Move the date_formatted variable to be before date using the relocate function. Take a look at the data using glimpse(). Note the difference between date and date_formatted columns.

# General format
NEWDATA <- OLD_DATA %>% relocate(COLUMN1, .before = COLUMN2)
circ <- circ %>% relocate(date_formatted, .before = date)

# alternative
# circ <- circ %>% select(day, date_formatted, everything()) %>% head() 

glimpse(circ)
## Rows: 1,146
## Columns: 16
## $ day              <chr> "Monday", "Tuesday", "Wednesday", "Thursday", "Friday…
## $ date_formatted   <date> 2010-01-11, 2010-01-12, 2010-01-13, 2010-01-14, 2010…
## $ date             <chr> "01/11/2010", "01/12/2010", "01/13/2010", "01/14/2010…
## $ orangeBoardings  <dbl> 877, 777, 1203, 1194, 1645, 1457, 839, 999, 1023, 137…
## $ orangeAlightings <dbl> 1027, 815, 1220, 1233, 1643, 1524, 938, 1000, 1047, 1…
## $ orangeAverage    <dbl> 952.0, 796.0, 1211.5, 1213.5, 1644.0, 1490.5, 888.5, …
## $ purpleBoardings  <dbl> NA, NA, NA, NA, NA, NA, NA, NA, NA, NA, NA, NA, NA, N…
## $ purpleAlightings <dbl> NA, NA, NA, NA, NA, NA, NA, NA, NA, NA, NA, NA, NA, N…
## $ purpleAverage    <dbl> NA, NA, NA, NA, NA, NA, NA, NA, NA, NA, NA, NA, NA, N…
## $ greenBoardings   <dbl> NA, NA, NA, NA, NA, NA, NA, NA, NA, NA, NA, NA, NA, N…
## $ greenAlightings  <dbl> NA, NA, NA, NA, NA, NA, NA, NA, NA, NA, NA, NA, NA, N…
## $ greenAverage     <dbl> NA, NA, NA, NA, NA, NA, NA, NA, NA, NA, NA, NA, NA, N…
## $ bannerBoardings  <dbl> NA, NA, NA, NA, NA, NA, NA, NA, NA, NA, NA, NA, NA, N…
## $ bannerAlightings <dbl> NA, NA, NA, NA, NA, NA, NA, NA, NA, NA, NA, NA, NA, N…
## $ bannerAverage    <dbl> NA, NA, NA, NA, NA, NA, NA, NA, NA, NA, NA, NA, NA, N…
## $ daily            <dbl> 952.0, 796.0, 1211.5, 1213.5, 1644.0, 1490.5, 888.5, …

P.2

Use range() function on date_formatted variable to display the range of dates in the data set.
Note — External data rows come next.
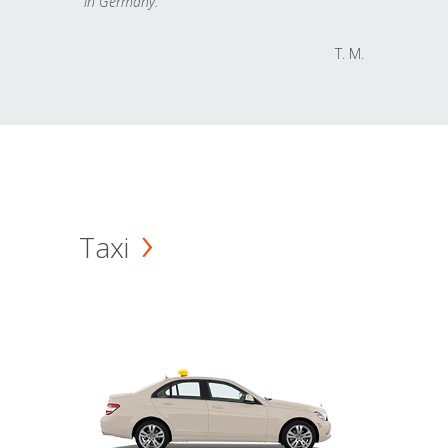
in Germany.
T. M.
Taxi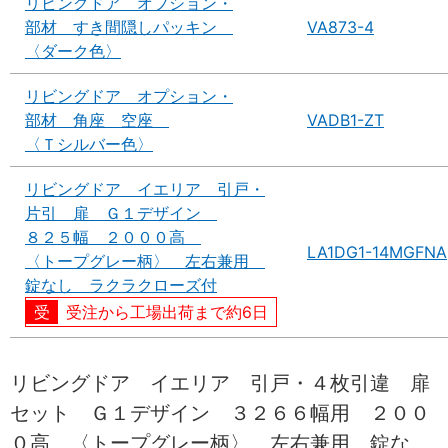
リビングドア オプション・
部材 すき間隠しパッキン
VA873-4
〈ダーク色〉
リビングドア オプション・
部材 角座 空座
VADB1-ZT
〈Ｔシルバー色〉
リビングドア イエリア 引戸・
片引 扉 Ｇ１デザイン
８２５幅 ２０００高
LA1DG1-14MGFNA
〈トープグレー柄〉 左右兼用
錠なし ラクラクローズ付
受注から工場出荷まで約6日
リビングドア イエリア 引戸・４枚引違 扉
セット Ｇ１デザイン ３２６６幅用 ２００
０高 〈トープグレー柄〉 左右兼用 錠な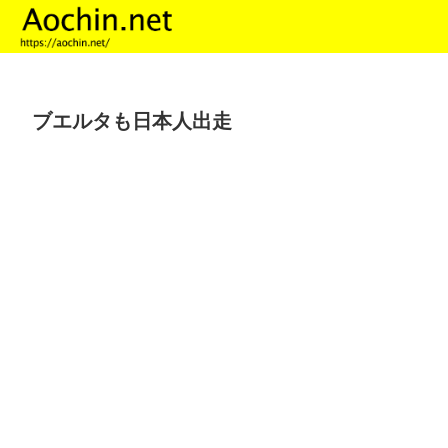
ブエルタも日本人出走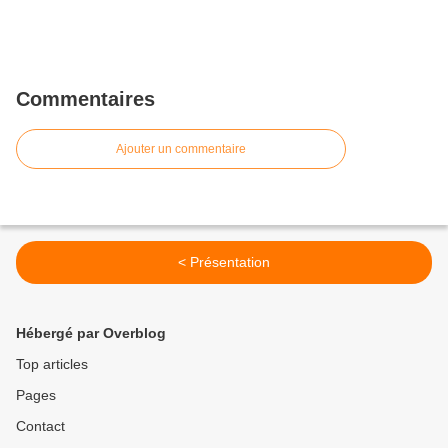
Commentaires
Ajouter un commentaire
< Présentation
Hébergé par Overblog
Top articles
Pages
Contact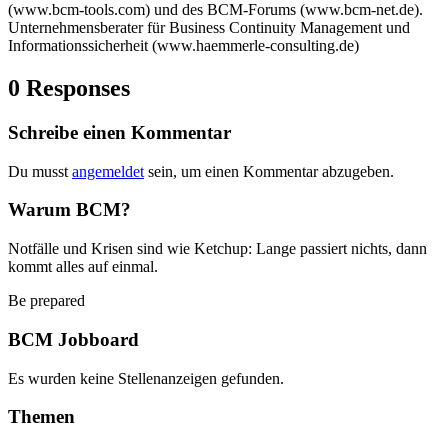
(www.bcm-tools.com) und des BCM-Forums (www.bcm-net.de).
Unternehmensberater für Business Continuity Management und
Informationssicherheit (www.haemmerle-consulting.de)
0 Responses
Schreibe einen Kommentar
Du musst
angemeldet
sein, um einen Kommentar abzugeben.
Warum BCM?
Notfälle und Krisen sind wie Ketchup: Lange passiert nichts, dann
kommt alles auf einmal.
Be prepared
BCM Jobboard
Es wurden keine Stellenanzeigen gefunden.
Themen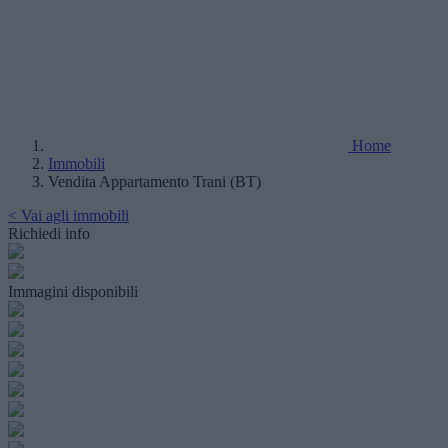
Home
Immobili
Vendita Appartamento Trani (BT)
< Vai agli immobili
Richiedi info
Immagini disponibili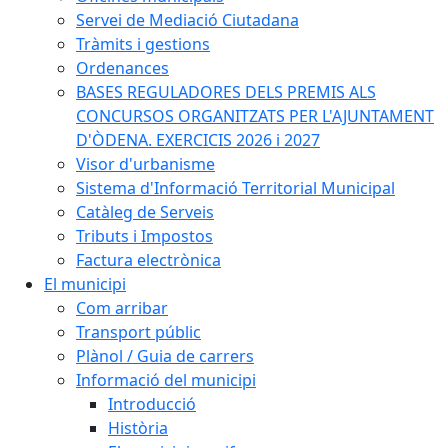
Servei de Mediació Ciutadana
Tràmits i gestions
Ordenances
BASES REGULADORES DELS PREMIS ALS
CONCURSOS ORGANITZATS PER L'AJUNTAMENT
D'ÒDENA. EXERCICIS 2026 i 2027
Visor d'urbanisme
Sistema d'Informació Territorial Municipal
Catàleg de Serveis
Tributs i Impostos
Factura electrònica
El municipi
Com arribar
Transport públic
Plànol / Guia de carrers
Informació del municipi
Introducció
Història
How does this compare to that of date? Why? (Hint: use the pull function first to pull the values.)

pull(circ, date_formatted) %>% range()
## [1] "2010-01-11" "2013-03-01"
pull(circ, date) %>% range()
## [1] "01/01/2011" "12/31/2012"
# The max of `pull(circ, date) %>% range()` is numerical not based on date.